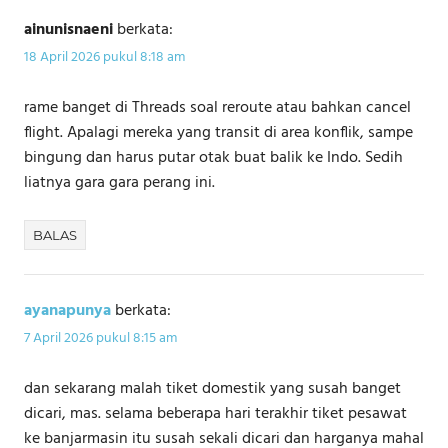
ainunisnaeni
berkata:
18 April 2026 pukul 8:18 am
rame banget di Threads soal reroute atau bahkan cancel
flight. Apalagi mereka yang transit di area konflik, sampe
bingung dan harus putar otak buat balik ke Indo. Sedih
liatnya gara gara perang ini.
BALAS
ayanapunya
berkata:
7 April 2026 pukul 8:15 am
dan sekarang malah tiket domestik yang susah banget
dicari, mas. selama beberapa hari terakhir tiket pesawat
ke banjarmasin itu susah sekali dicari dan harganya mahal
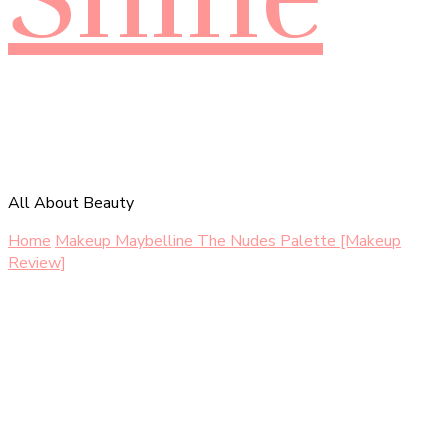
All About Beauty
Home
Makeup
Maybelline The Nudes Palette [Makeup
Review]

* * * * * * * * *

> **Your instructions**
Transcribe exactly, and without any pictures, each line from the one that holds "7 April 2026 pukul 8:15 am" through the final line of the material above.

> **Output of the task**
7 April 2026 pukul 8:15 am
dan sekarang malah tiket domestik yang susah banget
dicari, mas. selama beberapa hari terakhir tiket pesawat
ke banjarmasin itu susah sekali dicari dan harganya mahal
All About Beauty
Home
Makeup
Maybelline The Nudes Palette [Makeup
Review]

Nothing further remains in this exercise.